Ana chose an apartment in Madrid’s wealthy and fashionable Salamanca district, traveled to Austria with Ramo in January, met a Spanish friend in Barcelona on February 5, and then traveled to Madrid with Ramo from February 8. I was planning to meet him again.
But at around 9:30 p.m. on February 2, a man wearing a helmet disabled the apartment complex’s security cameras, a fact unknown to anyone who had been searching for Anna for almost a week. About 30 minutes later, she had a normal phone call with her friend. Her neighbors said that’s when they last saw her.
The next day, Rameau became alarmed when he received a text message from Ana’s cell phone.
It read, “I met a wonderful man!! He has a summer house 2 hours (hours) from Madrid.” “I’m on my way there now and I’ll be spending a few days there. The signal is spotty. I’ll call you when I get back.”

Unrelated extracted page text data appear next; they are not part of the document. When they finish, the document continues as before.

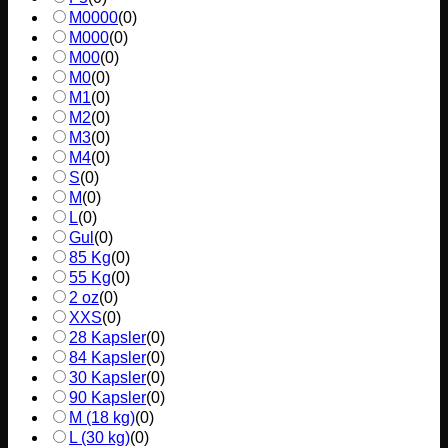
M0000
(
0
)
M000
(
0
)
M00
(
0
)
M0
(
0
)
M1
(
0
)
M2
(
0
)
M3
(
0
)
M4
(
0
)
S
(
0
)
M
(
0
)
L
(
0
)
Gul
(
0
)
85 Kg
(
0
)
55 Kg
(
0
)
2 oz
(
0
)
XXS
(
0
)
28 Kapsler
(
0
)
84 Kapsler
(
0
)
30 Kapsler
(
0
)
90 Kapsler
(
0
)
M (18 kg)
(
0
)
L (30 kg)
(
0
)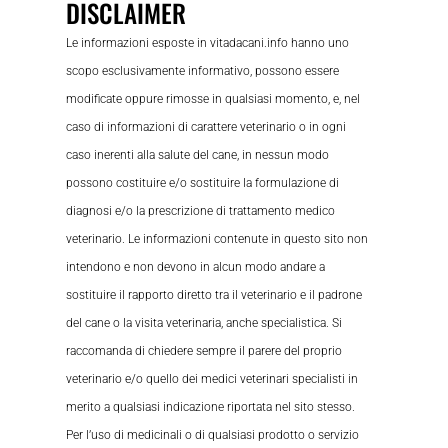
DISCLAIMER
Le informazioni esposte in vitadacani.info hanno uno
scopo esclusivamente informativo, possono essere
modificate oppure rimosse in qualsiasi momento, e, nel
caso di informazioni di carattere veterinario o in ogni
caso inerenti alla salute del cane, in nessun modo
possono costituire e/o sostituire la formulazione di
diagnosi e/o la prescrizione di trattamento medico
veterinario. Le informazioni contenute in questo sito non
intendono e non devono in alcun modo andare a
sostituire il rapporto diretto tra il veterinario e il padrone
del cane o la visita veterinaria, anche specialistica. Si
raccomanda di chiedere sempre il parere del proprio
veterinario e/o quello dei medici veterinari specialisti in
merito a qualsiasi indicazione riportata nel sito stesso.
Per l’uso di medicinali o di qualsiasi prodotto o servizio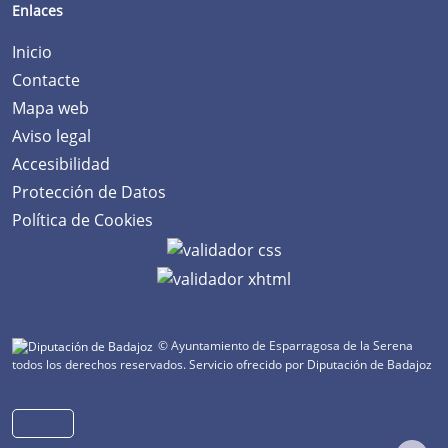
Enlaces
Inicio
Contacte
Mapa web
Aviso legal
Accesibilidad
Protección de Datos
Política de Cookies
© Ayuntamiento de Esparragosa de la Serena
todos los derechos reservados.
Servicio ofrecido por Diputación de Badajoz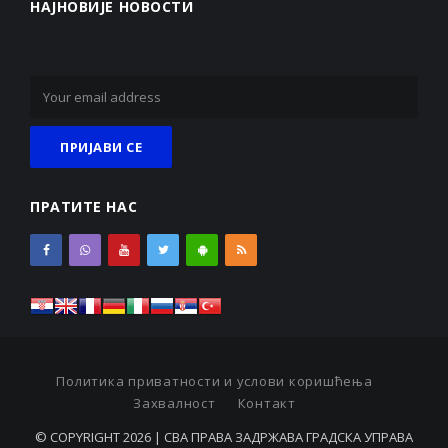
НАЈНОВИЈЕ НОВОСТИ
ПРАТИТЕ НАС
Политика приватности и услови коришћења
Захвалност
Контакт
© COPYRIGHT 2026 | СВА ПРАВА ЗАДРЖАВА ГРАДСКА УПРАВА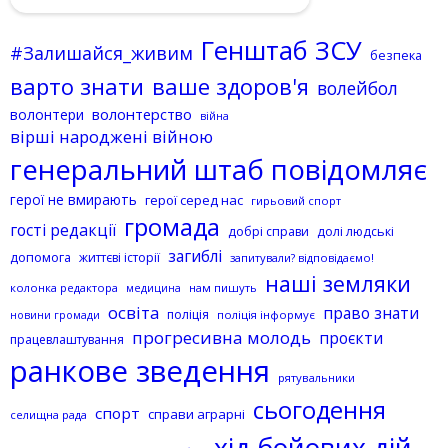
Генштаб ЗСУ
#Залишайся_живим
безпека
варто знати
ваше здоров'я
волейбол
волонтерство
волонтери
війна
вірші народжені війною
генеральний штаб повідомляє
герої не вмирають
герої серед нас
гирьовий спорт
громада
гості редакції
добрі справи
долі людські
загиблі
допомога
життєві історії
запитували? відповідаємо!
наші земляки
колонка редактора
нам пишуть
медицина
освіта
право знати
поліція
поліція інформує
новини громади
прогресивна молодь
проєкти
працевлаштування
ранкове зведення
рятувальники
сьогодення
спорт
справи аграрні
селищна рада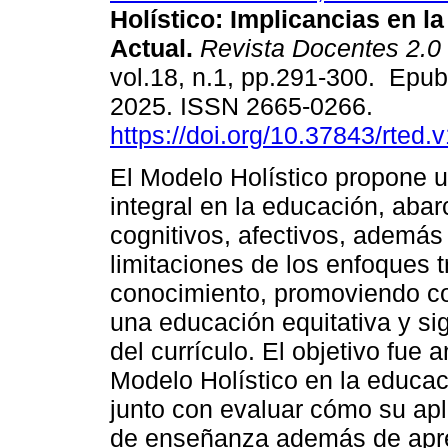
Holístico: Implicancias en l
Actual.
Revista Docentes 2.0
vol.18, n.1, pp.291-300. Epu
2025. ISSN 2665-0266.
https://doi.org/10.37843/rted.
El Modelo Holístico propone 
integral en la educación, aba
cognitivos, afectivos, además
limitaciones de los enfoques 
conocimiento, promoviendo co
una educación equitativa y sig
del currículo. El objetivo fue 
Modelo Holístico en la educació
junto con evaluar cómo su apl
de enseñanza además de apren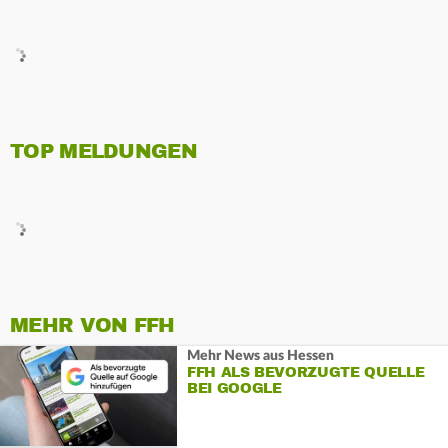
TOP MELDUNGEN
MEHR VON FFH
Mehr News aus Hessen
FFH ALS BEVORZUGTE QUELLE
BEI GOOGLE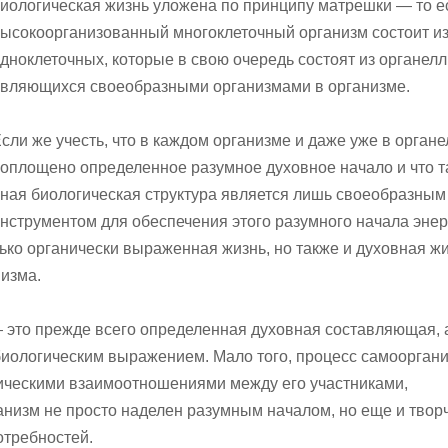
иологическая жизнь уложена по принципу матрешки — то е
ысокоорганизованный многоклеточный организм состоит и
дноклеточных, которые в свою очередь состоят из органелл
вляющихся своеобразными организмами в организме.
сли же учесть, что в каждом организме и даже уже в орган
оплощено определенное разумное духовное начало и что т
ная биологическая структура является лишь своеобразным
нструментом для обеспечения этого разумного начала энер
ько органически выраженная жизнь, но также и духовная жи
изма.
 — это прежде всего определенная духовная составляющая, 
биологическим выражением. Мало того, процесс самоорган
ческими взаимоотношениями между его участниками,
ганизм не просто наделен разумным началом, но еще и твор
отребностей.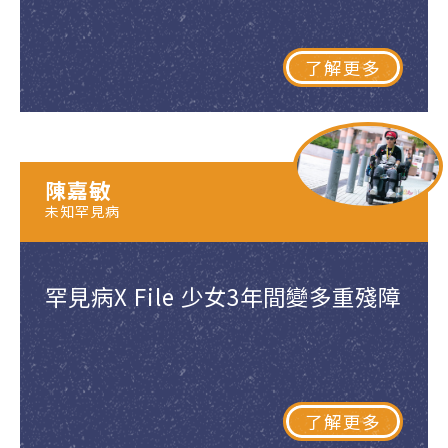
了解更多
陳嘉敏
未知罕見病
罕見病X File 少女3年間變多重殘障
了解更多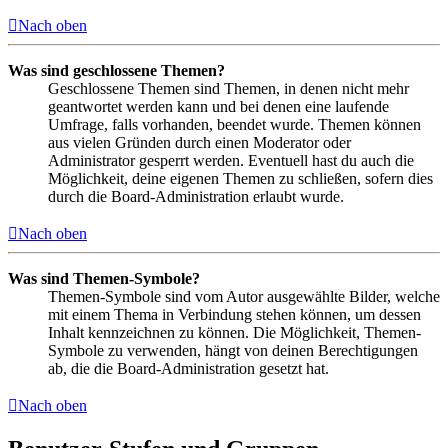
Nach oben
Was sind geschlossene Themen?
Geschlossene Themen sind Themen, in denen nicht mehr
geantwortet werden kann und bei denen eine laufende
Umfrage, falls vorhanden, beendet wurde. Themen können
aus vielen Gründen durch einen Moderator oder
Administrator gesperrt werden. Eventuell hast du auch die
Möglichkeit, deine eigenen Themen zu schließen, sofern dies
durch die Board-Administration erlaubt wurde.
Nach oben
Was sind Themen-Symbole?
Themen-Symbole sind vom Autor ausgewählte Bilder, welche
mit einem Thema in Verbindung stehen können, um dessen
Inhalt kennzeichnen zu können. Die Möglichkeit, Themen-
Symbole zu verwenden, hängt von deinen Berechtigungen
ab, die die Board-Administration gesetzt hat.
Nach oben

A minute later, a second text message arrived. “Yesterday, after therapy, when I needed a walk, he approached me on the street! It’s an amazing connection. It’s like nothing I’ve ever experienced before.”
A Spanish friend also received a similar text that appeared to have been translated by computer.
Rameau said there was no way she would have eloped with a stranger and never told her friends that she had met anyone that night.
Rameau and her Spanish friend called the police after she did not respond to their increasingly frantic phone calls and emails. Rameau said firefighters went to her apartment for a medical check and looked inside her, but she found nothing wrong.
Madrid police said they would investigate if she failed to show up for the trip to Barcelona. When she failed to do so, detectives asked a Spanish judge for permission to search her phone records and apartment, but were denied because there was no strong evidence of her crimes.
Later, Rameau and her Spanish friend visited her building on February 8 and learned from the store clerk that a man wearing a helmet had been painting cameras. they called the police.
Ana’s family and friends are currently waiting for news.
“I’m just desperately trying to find answers,” Rameau said. “We are desperately trying to find out who did this and why.”